**Exercise data**:
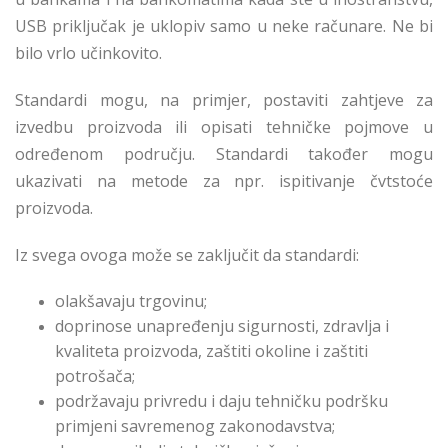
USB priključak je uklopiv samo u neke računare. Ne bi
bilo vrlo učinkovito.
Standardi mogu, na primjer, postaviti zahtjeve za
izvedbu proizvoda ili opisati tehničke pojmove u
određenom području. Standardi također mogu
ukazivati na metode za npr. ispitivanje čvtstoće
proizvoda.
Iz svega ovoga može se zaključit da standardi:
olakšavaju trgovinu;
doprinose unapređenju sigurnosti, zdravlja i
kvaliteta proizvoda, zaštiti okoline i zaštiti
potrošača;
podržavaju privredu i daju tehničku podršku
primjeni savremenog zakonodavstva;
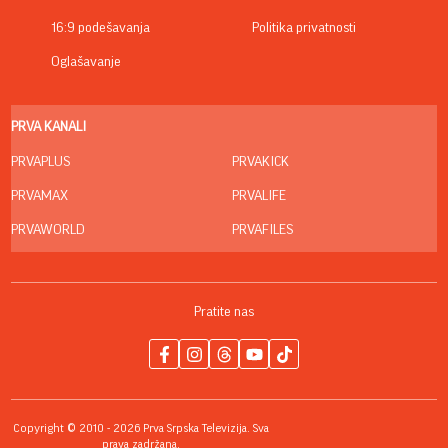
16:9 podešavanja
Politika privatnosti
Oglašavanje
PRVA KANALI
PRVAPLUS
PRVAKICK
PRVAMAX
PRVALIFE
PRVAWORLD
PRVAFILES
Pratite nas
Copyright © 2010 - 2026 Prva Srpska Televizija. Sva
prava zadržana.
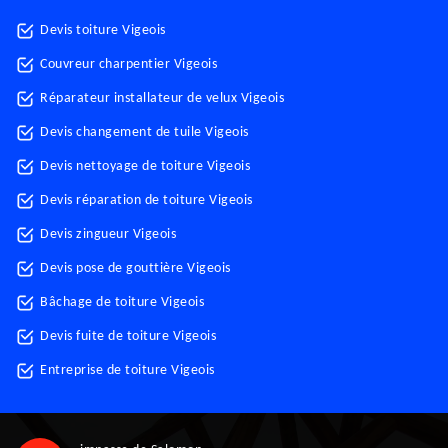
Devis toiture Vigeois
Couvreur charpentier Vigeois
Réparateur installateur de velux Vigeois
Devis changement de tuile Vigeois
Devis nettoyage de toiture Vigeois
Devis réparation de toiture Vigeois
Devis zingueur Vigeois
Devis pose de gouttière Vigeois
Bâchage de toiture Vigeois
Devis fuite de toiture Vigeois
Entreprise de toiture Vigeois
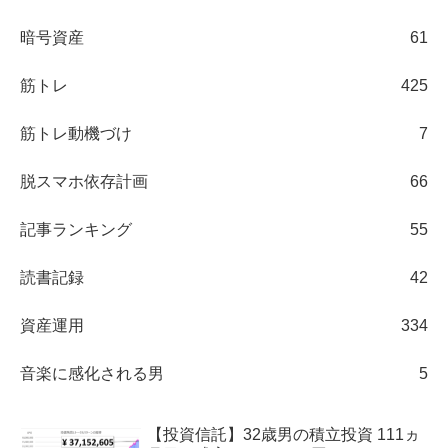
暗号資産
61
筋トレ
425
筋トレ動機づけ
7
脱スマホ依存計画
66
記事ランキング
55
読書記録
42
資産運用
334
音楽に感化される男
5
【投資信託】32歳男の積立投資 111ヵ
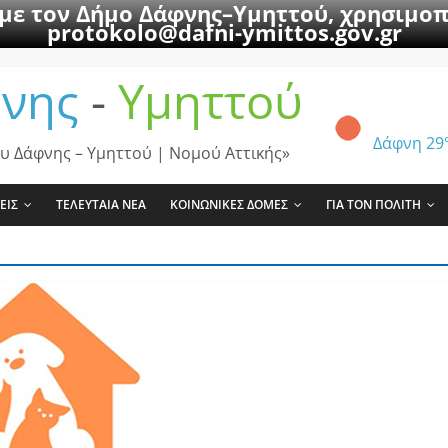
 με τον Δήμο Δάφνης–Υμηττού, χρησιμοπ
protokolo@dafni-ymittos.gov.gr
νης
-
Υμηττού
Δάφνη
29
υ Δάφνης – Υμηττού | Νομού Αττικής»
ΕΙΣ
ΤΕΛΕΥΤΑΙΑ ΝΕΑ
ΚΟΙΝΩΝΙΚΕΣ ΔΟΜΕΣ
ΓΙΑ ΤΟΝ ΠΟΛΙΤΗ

**Description of the task**:
Only an exact, picture-free copy of the entries counts as the answer.

**Task response**:
USB priključak je uklopiv samo u neke računare. Ne bi
bilo vrlo učinkovito.
Standardi mogu, na primjer, postaviti zahtjeve za
izvedbu proizvoda ili opisati tehničke pojmove u
određenom području. Standardi također mogu
ukazivati na metode za npr. ispitivanje čvtstoće
proizvoda.
Iz svega ovoga može se zaključit da standardi:
olakšavaju trgovinu;
doprinose unapređenju sigurnosti, zdravlja i
kvaliteta proizvoda, zaštiti okoline i zaštiti
potrošača;
podržavaju privredu i daju tehničku podršku
primjeni savremenog zakonodavstva;
16:9 podešavanja
Politika privatnosti
Oglašavanje
PRVA KANALI
PRVAPLUS
PRVAKICK
PRVAMAX
PRVALIFE
PRVAWORLD
PRVAFILES
Pratite nas
Copyright © 2010 - 2026 Prva Srpska Televizija. Sva
prava zadržana.
Devis toiture Vigeois
Couvreur charpentier Vigeois
Réparateur installateur de velux Vigeois
Devis changement de tuile Vigeois
Devis nettoyage de toiture Vigeois
Devis réparation de toiture Vigeois
Devis zingueur Vigeois
Devis pose de gouttière Vigeois
Bâchage de toiture Vigeois
Devis fuite de toiture Vigeois
Entreprise de toiture Vigeois
暗号資産
61
筋トレ
425
筋トレ動機づけ
7
脱スマホ依存計画
66
記事ランキング
55
読書記録
42
資産運用
334
音楽に感化される男
5
【投資信託】32歳男の積立投資 111ヵ
 με τον Δήμο Δάφνης–Υμηττού, χρησιμοπ
protokolo@dafni-ymittos.gov.gr
νης
-
Υμηττού
Δάφνη
29
υ Δάφνης – Υμηττού | Νομού Αττικής»
ΕΙΣ
ΤΕΛΕΥΤΑΙΑ ΝΕΑ
ΚΟΙΝΩΝΙΚΕΣ ΔΟΜΕΣ
ΓΙΑ ΤΟΝ ΠΟΛΙΤΗ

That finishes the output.